# Records provided

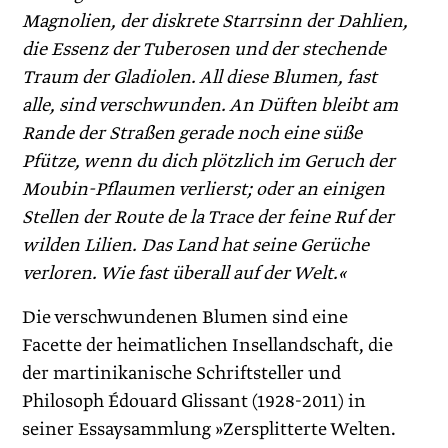
Magnolien, der diskrete Starrsinn der Dahlien,
die Essenz der Tuberosen und der stechende
Traum der Gladiolen. All diese Blumen, fast
alle, sind verschwunden. An Düften bleibt am
Rande der Straßen gerade noch eine süße
Pfütze, wenn du dich plötzlich im Geruch der
Moubin-Pflaumen verlierst; oder an einigen
Stellen der Route de la Trace der feine Ruf der
wilden Lilien. Das Land hat seine Gerüche
verloren. Wie fast überall auf der Welt.«
Die verschwundenen Blumen sind eine
Facette der heimatlichen Insellandschaft, die
der martinikanische Schriftsteller und
Philosoph Édouard Glissant (1928-2011) in
seiner Essaysammlung »Zersplitterte Welten.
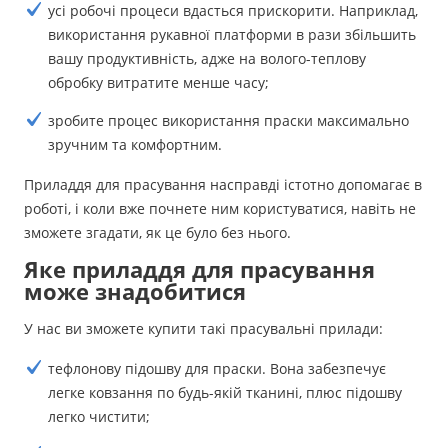
усі робочі процеси вдасться прискорити. Наприклад,
використання рукавної платформи в рази збільшить
вашу продуктивність, адже на волого-теплову
обробку витратите менше часу;
зробите процес використання праски максимально
зручним та комфортним.
Приладдя для прасування насправді істотно допомагає в
роботі, і коли вже почнете ним користуватися, навіть не
зможете згадати, як це було без нього.
Яке приладдя для прасування
може знадобитися
У нас ви зможете купити такі прасувальні прилади:
тефлонову підошву для праски. Вона забезпечує
легке ковзання по будь-якій тканині, плюс підошву
легко чистити;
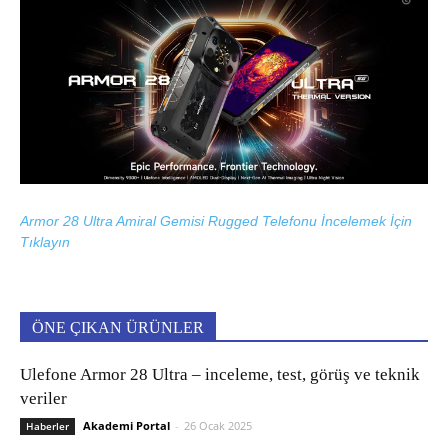
Armor 28 Ultra Amiral Gemisi Rugged Telefonu İncelemek İçin
Tıklayın
ÖNE ÇIKAN ÜRÜNLER
Ulefone Armor 28 Ultra – inceleme, test, görüş ve teknik
veriler
Akademi Portal
-
26 Ocak 2025
Haberler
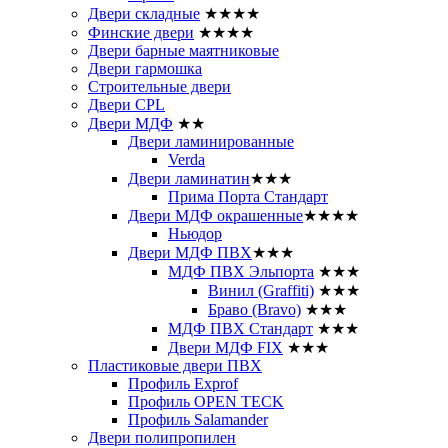
Двери складные
★★★★
Финские двери
★★★★
Двери барные маятниковые
Двери гармошка
Строительные двери
Двери CРL
Двери МДФ
★★
Двери ламинированные
Verda
Двери ламинатин
★★★
Прима Порта Стандарт
Двери МДФ окрашенные
★★★★
Ньюдор
Двери МДФ ПВХ
★★★
МДФ ПВХ Эльпорта
★★★
Винил (Graffiti)
★★★
Браво (Bravo)
★★★
МДФ ПВХ Стандарт
★★★
Двери МДФ FIX
★★★
Пластиковые двери ПВХ
Профиль Exprof
Профиль OPEN TECK
Профиль Salamander
Двери полипропилен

# Exercise directions
Using the records above, print exactly the run of lines that starts with the line with "wilden Lilien. Das Land hat seine Gerüche" and goes on through the line with "легко чистити;", pictures excluded.

# Exercise solution
wilden Lilien. Das Land hat seine Gerüche
verloren. Wie fast überall auf der Welt.«
Die verschwundenen Blumen sind eine
Facette der heimatlichen Insellandschaft, die
der martinikanische Schriftsteller und
Philosoph Édouard Glissant (1928-2011) in
seiner Essaysammlung »Zersplitterte Welten.
усі робочі процеси вдасться прискорити. Наприклад,
використання рукавної платформи в рази збільшить
вашу продуктивність, адже на волого-теплову
обробку витратите менше часу;
зробите процес використання праски максимально
зручним та комфортним.
Приладдя для прасування насправді істотно допомагає в
роботі, і коли вже почнете ним користуватися, навіть не
зможете згадати, як це було без нього.
Яке приладдя для прасування
може знадобитися
У нас ви зможете купити такі прасувальні прилади:
тефлонову підошву для праски. Вона забезпечує
легке ковзання по будь-якій тканині, плюс підошву
легко чистити;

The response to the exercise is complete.